Festival goers reveled in the Hispanic food featuring native recipes, high-energy musical performances by Mariachi and salsa bands, the crowning of Latin queens, children’s games and even a $10,000 raffle.  

As the sun began its lazy descent below the horizon, the Mexican band Karkiks, making its inaugural Louisiana appearance, energized the already revved up crowd even more.  

But this festival, unlike many others that dot the Louisiana landscape during the fall and spring months, was about much more than living up to its motto, “No one leaves our festival unhappy or hungry.” Rather, it was an opportunity for the Hispanic community, which has certainly been confronted with many challenges during the past few years, to come together as one family, share stories and perhaps most important offer each other encouragement and support.  

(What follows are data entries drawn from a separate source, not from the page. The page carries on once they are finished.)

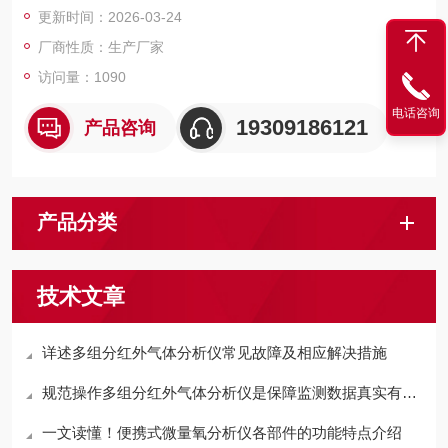
更新时间：2026-03-24
反应的气体除外）中微量水分含量。
厂商性质：生产厂家
访问量：1090
电话咨询
19309186121
产品咨询
产品分类
技术文章
详述多组分红外气体分析仪常见故障及相应解决措施
规范操作多组分红外气体分析仪是保障监测数据真实有效的关键
一文读懂！便携式微量氧分析仪各部件的功能特点介绍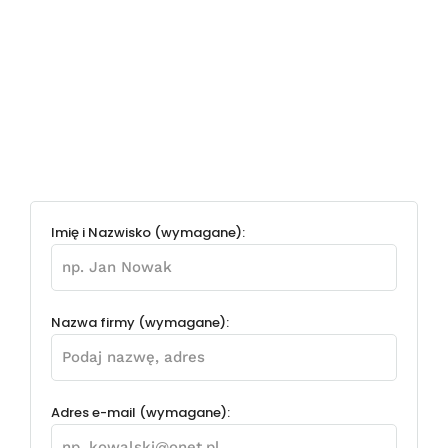
Imię i Nazwisko (wymagane):
Nazwa firmy (wymagane):
Adres e-mail (wymagane):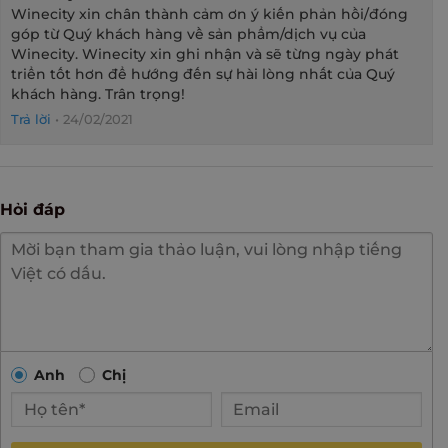
Winecity xin chân thành cảm ơn ý kiến phản hồi/đóng
góp từ Quý khách hàng về sản phẩm/dịch vụ của
Winecity. Winecity xin ghi nhận và sẽ từng ngày phát
triển tốt hơn để hướng đến sự hài lòng nhất của Quý
khách hàng. Trân trọng!
Trả lời
•
24/02/2021
Hỏi đáp
Anh
Chị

“The festival brings alive all of the different Latin American cultures,” said Julia Scarnato, director of the Hispanic Apostolate for the Diocese of Baton Rouge. “It’s an event everyone looks forward to each year because it’s a moment to be together as a family and remember the best of each culture.”  

“It allows each person to feel free in a space where everyone is respected, valued and where through a mixture of culture we can renew in the faith and universality of the Catholic Church where we all have the same spirit.”  

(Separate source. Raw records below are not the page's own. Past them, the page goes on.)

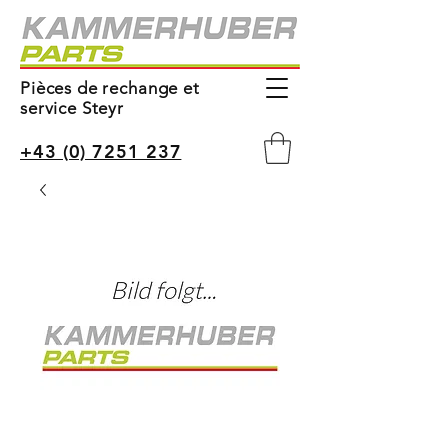
Pièces de rechange et
service Steyr
+43 (0) 7251 237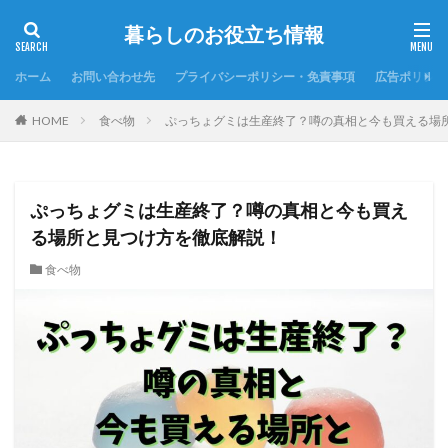
暮らしのお役立ち情報
ホーム
お問い合わせ先
プライバシーポリシー・免責事項
広告ポリシー
HOME
食べ物
ぷっちょグミは生産終了？噂の真相と今も買える場
ぷっちょグミは生産終了？噂の真相と今も買え
る場所と見つけ方を徹底解説！
食べ物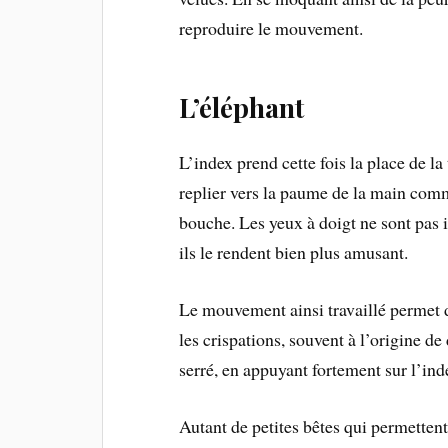
reproduire le mouvement.
L’éléphant
L’index prend cette fois la place de la
replier vers la paume de la main comm
bouche. Les yeux à doigt ne sont pas i
ils le rendent bien plus amusant.
Le mouvement ainsi travaillé permet d
les crispations, souvent à l’origine de
serré, en appuyant fortement sur l’ind
Autant de petites bêtes qui permettent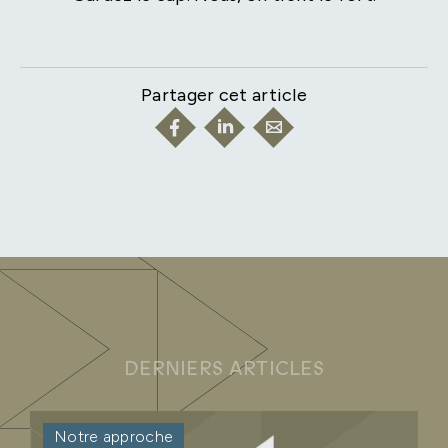
Partager cet article
DERNIERS ARTICLES
Notre approche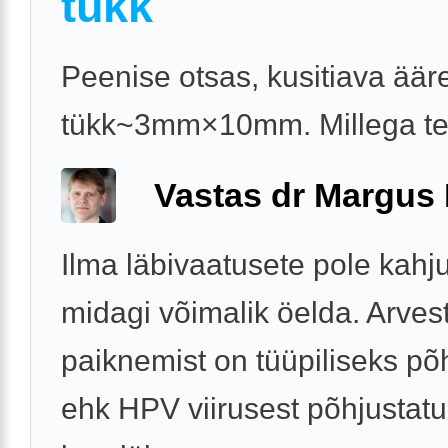
tükk
Peenise otsas, kusitiava äär
tükk~3mm×10mm. Millega t
Vastas dr Margus
Ilma läbivaatusete pole kahj
midagi võimalik öelda. Arves
paiknemist on tüüpiliseks põ
ehk HPV viirusest põhjustat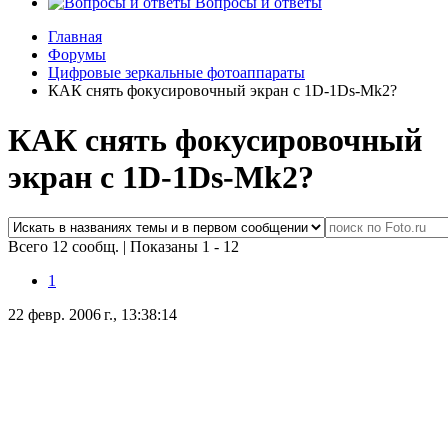
Вопросы и ответы
Главная
Форумы
Цифровые зеркальные фотоаппараты
КАК снять фокусировочный экран с 1D-1Ds-Mk2?
КАК снять фокусировочный
экран с 1D-1Ds-Mk2?
Всего 12 сообщ.
|
Показаны 1 - 12
1
22 февр. 2006 г., 13:38:14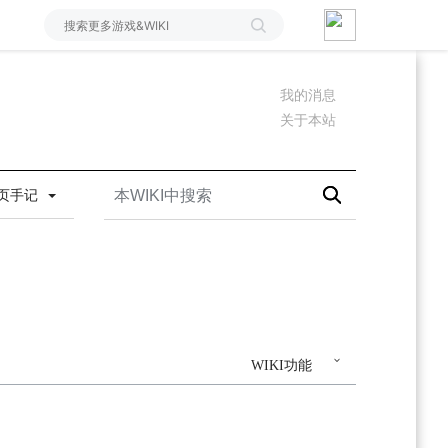
我的消息
关于本站
页手记
WIKI功能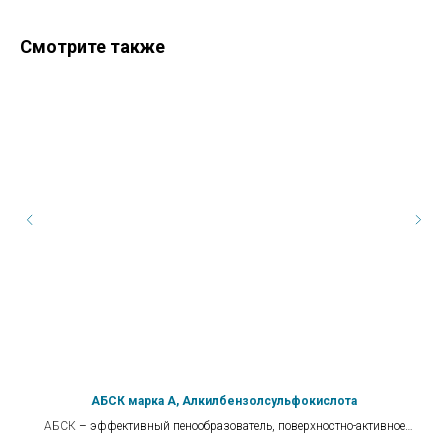
Смотрите также
АБСК марка А, Алкилбензолсульфокислота
ую
АБСК
– эффективный пенообразователь, поверхностно-активное
вещество, составляющее моющих средств и прекрасное производное для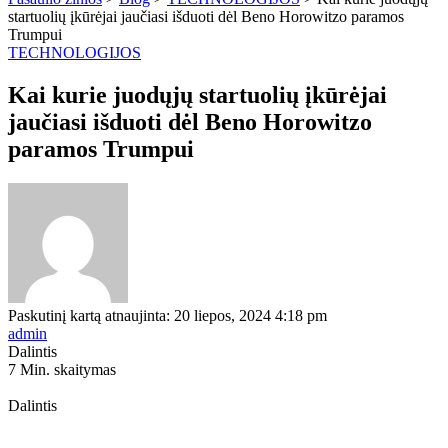
startuolių įkūrėjai jaučiasi išduoti dėl Beno Horowitzo paramos
Trumpui
TECHNOLOGIJOS
Kai kurie juodųjų startuolių įkūrėjai
jaučiasi išduoti dėl Beno Horowitzo
paramos Trumpui
Paskutinį kartą atnaujinta: 20 liepos, 2024 4:18 pm
admin
Dalintis
7 Min. skaitymas
Dalintis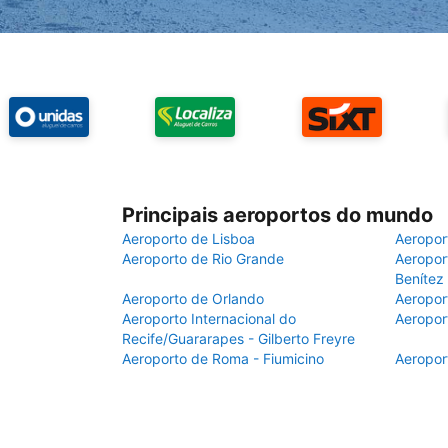
Principais aeroportos do mundo
Aeroporto de Lisboa
Aeropor
Aeroporto de Rio Grande
Aeroport
Benítez
Aeroporto de Orlando
Aeropor
Aeroporto Internacional do
Aeropor
Recife/Guararapes - Gilberto Freyre
Aeroporto de Roma - Fiumicino
Aeropor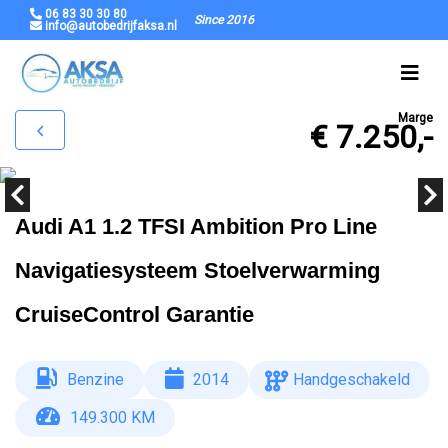
06 83 30 30 80
Since 2016
info@autobedrijfaksa.nl
Marge
€ 7.250,-
Audi A1 1.2 TFSI Ambition Pro Line
Navigatiesysteem Stoelverwarming
CruiseControl Garantie
Benzine
2014
Handgeschakeld
149.300 KM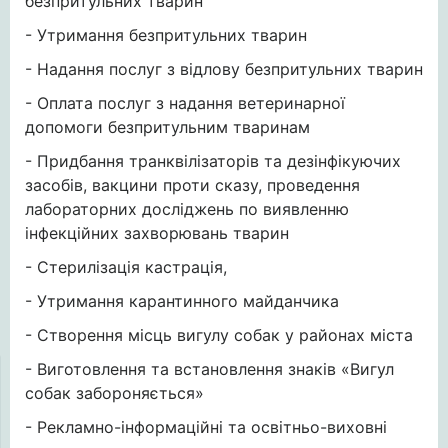
безпритульних тварин
- Утримання безпритульних тварин
- Надання послуг з відлову безпритульних тварин
- Оплата послуг з надання ветеринарної
допомоги безпритульним тваринам
- Придбання транквілізаторів та дезінфікуючих
засобів, вакцини проти сказу, проведення
лабораторних досліджень по виявленню
інфекційних захворювань тварин
- Стерилізація кастрація,
- Утримання карантинного майданчика
- Створення місць вигулу собак у районах міста
- Виготовлення та встановлення знаків «Вигул
собак забороняється»
- Рекламно-інформаційні та освітньо-виховні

She added the festival allows Hispanic children who have been born in the United States an opportunity to experience their heritage in a different way and to hear their native language.  

The eight-month planning cycle was a bit more intense this year, Scarnato said, as security was beefed up because of recent mass shootings around the country, including El Paso, Texas. She admitted that even though Louisiana is a state that has escaped such violence, “we were very concerned and took extra precautions.  

“I had decided it was very important to celebrate our daily life and put fear in the hands of God. When people believe in God, all things are possible.”  

Scarnato said many members of the Hispanic community had expressed fear about attending. She visited local law enforcement agencies to express her concern and prayed for the safety of what she believes is one of the most vulnerable communities in the country.  

Bishop Michael G. Duca was also in attendance, adding a great joy and spiritual presence to the event, Scarnato said. The bishop sampled many of the delicacies and took the time to pose for pictures.  

“We have a very special bishop, kind and who has a heart for everyone,” Scarnato said. “I enjoyed seeing (Bishop Duca) eating and supporting us. It was significant and will never be forgotten.”